A faithful transcription of all the data is required.

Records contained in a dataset
==============================

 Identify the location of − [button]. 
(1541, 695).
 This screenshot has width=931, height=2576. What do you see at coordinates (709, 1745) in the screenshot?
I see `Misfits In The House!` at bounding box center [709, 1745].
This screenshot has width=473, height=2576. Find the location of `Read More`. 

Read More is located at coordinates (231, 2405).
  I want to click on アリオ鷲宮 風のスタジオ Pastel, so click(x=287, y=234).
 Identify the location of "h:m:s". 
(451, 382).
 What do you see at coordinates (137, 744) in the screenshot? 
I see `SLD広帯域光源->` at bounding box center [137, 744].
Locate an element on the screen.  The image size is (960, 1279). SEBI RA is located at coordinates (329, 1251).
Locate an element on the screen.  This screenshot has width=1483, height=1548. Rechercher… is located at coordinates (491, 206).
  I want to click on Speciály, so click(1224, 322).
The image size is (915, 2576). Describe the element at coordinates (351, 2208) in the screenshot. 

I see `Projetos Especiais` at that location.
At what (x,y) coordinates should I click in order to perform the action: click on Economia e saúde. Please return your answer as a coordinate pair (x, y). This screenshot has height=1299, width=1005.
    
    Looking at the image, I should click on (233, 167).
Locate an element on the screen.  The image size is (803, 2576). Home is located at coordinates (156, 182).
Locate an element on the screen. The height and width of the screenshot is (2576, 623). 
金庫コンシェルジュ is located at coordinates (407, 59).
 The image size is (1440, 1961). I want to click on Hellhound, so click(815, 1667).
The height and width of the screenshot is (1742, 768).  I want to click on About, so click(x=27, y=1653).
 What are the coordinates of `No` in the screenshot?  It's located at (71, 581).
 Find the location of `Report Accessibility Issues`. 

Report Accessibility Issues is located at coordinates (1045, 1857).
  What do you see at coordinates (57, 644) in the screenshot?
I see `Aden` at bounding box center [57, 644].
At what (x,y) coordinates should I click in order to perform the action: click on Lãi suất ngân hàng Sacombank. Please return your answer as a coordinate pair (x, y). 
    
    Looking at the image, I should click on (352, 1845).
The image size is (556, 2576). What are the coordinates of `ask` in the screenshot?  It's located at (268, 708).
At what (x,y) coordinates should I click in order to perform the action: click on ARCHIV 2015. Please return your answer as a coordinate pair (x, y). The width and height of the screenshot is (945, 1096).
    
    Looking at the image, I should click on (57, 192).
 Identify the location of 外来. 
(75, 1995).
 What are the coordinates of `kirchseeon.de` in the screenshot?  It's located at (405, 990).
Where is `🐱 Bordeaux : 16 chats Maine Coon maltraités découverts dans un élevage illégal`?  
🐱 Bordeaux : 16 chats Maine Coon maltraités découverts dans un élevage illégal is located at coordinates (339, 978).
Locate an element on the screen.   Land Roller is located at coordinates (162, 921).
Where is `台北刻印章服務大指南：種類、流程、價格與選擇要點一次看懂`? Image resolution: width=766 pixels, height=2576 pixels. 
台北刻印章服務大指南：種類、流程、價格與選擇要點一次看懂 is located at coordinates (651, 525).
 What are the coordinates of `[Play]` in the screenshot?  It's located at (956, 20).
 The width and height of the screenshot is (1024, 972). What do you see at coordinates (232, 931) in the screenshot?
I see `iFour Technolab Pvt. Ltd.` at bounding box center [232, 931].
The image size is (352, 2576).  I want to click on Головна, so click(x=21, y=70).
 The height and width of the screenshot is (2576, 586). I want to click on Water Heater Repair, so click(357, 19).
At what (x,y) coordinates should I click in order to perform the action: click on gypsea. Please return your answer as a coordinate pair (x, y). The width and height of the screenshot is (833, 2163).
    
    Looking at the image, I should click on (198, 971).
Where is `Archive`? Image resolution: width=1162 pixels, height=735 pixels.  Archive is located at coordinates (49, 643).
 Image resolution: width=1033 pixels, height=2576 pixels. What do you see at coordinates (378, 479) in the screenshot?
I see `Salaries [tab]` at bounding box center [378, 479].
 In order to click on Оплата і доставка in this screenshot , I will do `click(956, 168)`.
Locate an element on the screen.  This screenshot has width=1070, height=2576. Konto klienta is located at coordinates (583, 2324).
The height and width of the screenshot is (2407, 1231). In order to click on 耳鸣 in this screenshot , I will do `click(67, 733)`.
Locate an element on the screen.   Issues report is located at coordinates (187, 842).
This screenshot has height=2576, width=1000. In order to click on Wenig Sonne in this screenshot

==============================

RESPONSE BELOW:
 Identify the location of − [button]. 
(1541, 695).
 This screenshot has width=931, height=2576. What do you see at coordinates (709, 1745) in the screenshot?
I see `Misfits In The House!` at bounding box center [709, 1745].
This screenshot has width=473, height=2576. Find the location of `Read More`. 

Read More is located at coordinates (231, 2405).
  I want to click on アリオ鷲宮 風のスタジオ Pastel, so click(x=287, y=234).
 Identify the location of "h:m:s". 
(451, 382).
 What do you see at coordinates (137, 744) in the screenshot? 
I see `SLD広帯域光源->` at bounding box center [137, 744].
Locate an element on the screen.  The image size is (960, 1279). SEBI RA is located at coordinates (329, 1251).
Locate an element on the screen.  This screenshot has width=1483, height=1548. Rechercher… is located at coordinates (491, 206).
  I want to click on Speciály, so click(1224, 322).
The image size is (915, 2576). Describe the element at coordinates (351, 2208) in the screenshot. 

I see `Projetos Especiais` at that location.
At what (x,y) coordinates should I click in order to perform the action: click on Economia e saúde. Please return your answer as a coordinate pair (x, y). This screenshot has height=1299, width=1005.
    
    Looking at the image, I should click on (233, 167).
Locate an element on the screen.  The image size is (803, 2576). Home is located at coordinates (156, 182).
Locate an element on the screen. The height and width of the screenshot is (2576, 623). 
金庫コンシェルジュ is located at coordinates (407, 59).
 The image size is (1440, 1961). I want to click on Hellhound, so click(815, 1667).
The height and width of the screenshot is (1742, 768).  I want to click on About, so click(x=27, y=1653).
 What are the coordinates of `No` in the screenshot?  It's located at (71, 581).
 Find the location of `Report Accessibility Issues`. 

Report Accessibility Issues is located at coordinates (1045, 1857).
  What do you see at coordinates (57, 644) in the screenshot?
I see `Aden` at bounding box center [57, 644].
At what (x,y) coordinates should I click in order to perform the action: click on Lãi suất ngân hàng Sacombank. Please return your answer as a coordinate pair (x, y). 
    
    Looking at the image, I should click on (352, 1845).
The image size is (556, 2576). What are the coordinates of `ask` in the screenshot?  It's located at (268, 708).
At what (x,y) coordinates should I click in order to perform the action: click on ARCHIV 2015. Please return your answer as a coordinate pair (x, y). The width and height of the screenshot is (945, 1096).
    
    Looking at the image, I should click on (57, 192).
 Identify the location of 外来. 
(75, 1995).
 What are the coordinates of `kirchseeon.de` in the screenshot?  It's located at (405, 990).
Where is `🐱 Bordeaux : 16 chats Maine Coon maltraités découverts dans un élevage illégal`?  
🐱 Bordeaux : 16 chats Maine Coon maltraités découverts dans un élevage illégal is located at coordinates (339, 978).
Locate an element on the screen.   Land Roller is located at coordinates (162, 921).
Where is `台北刻印章服務大指南：種類、流程、價格與選擇要點一次看懂`? Image resolution: width=766 pixels, height=2576 pixels. 
台北刻印章服務大指南：種類、流程、價格與選擇要點一次看懂 is located at coordinates (651, 525).
 What are the coordinates of `[Play]` in the screenshot?  It's located at (956, 20).
 The width and height of the screenshot is (1024, 972). What do you see at coordinates (232, 931) in the screenshot?
I see `iFour Technolab Pvt. Ltd.` at bounding box center [232, 931].
The image size is (352, 2576).  I want to click on Головна, so click(x=21, y=70).
 The height and width of the screenshot is (2576, 586). I want to click on Water Heater Repair, so click(357, 19).
At what (x,y) coordinates should I click in order to perform the action: click on gypsea. Please return your answer as a coordinate pair (x, y). The width and height of the screenshot is (833, 2163).
    
    Looking at the image, I should click on (198, 971).
Where is `Archive`? Image resolution: width=1162 pixels, height=735 pixels.  Archive is located at coordinates (49, 643).
 Image resolution: width=1033 pixels, height=2576 pixels. What do you see at coordinates (378, 479) in the screenshot?
I see `Salaries [tab]` at bounding box center [378, 479].
 In order to click on Оплата і доставка in this screenshot , I will do `click(956, 168)`.
Locate an element on the screen.  This screenshot has width=1070, height=2576. Konto klienta is located at coordinates (583, 2324).
The height and width of the screenshot is (2407, 1231). In order to click on 耳鸣 in this screenshot , I will do `click(67, 733)`.
Locate an element on the screen.   Issues report is located at coordinates (187, 842).
This screenshot has height=2576, width=1000. In order to click on Wenig Sonne in this screenshot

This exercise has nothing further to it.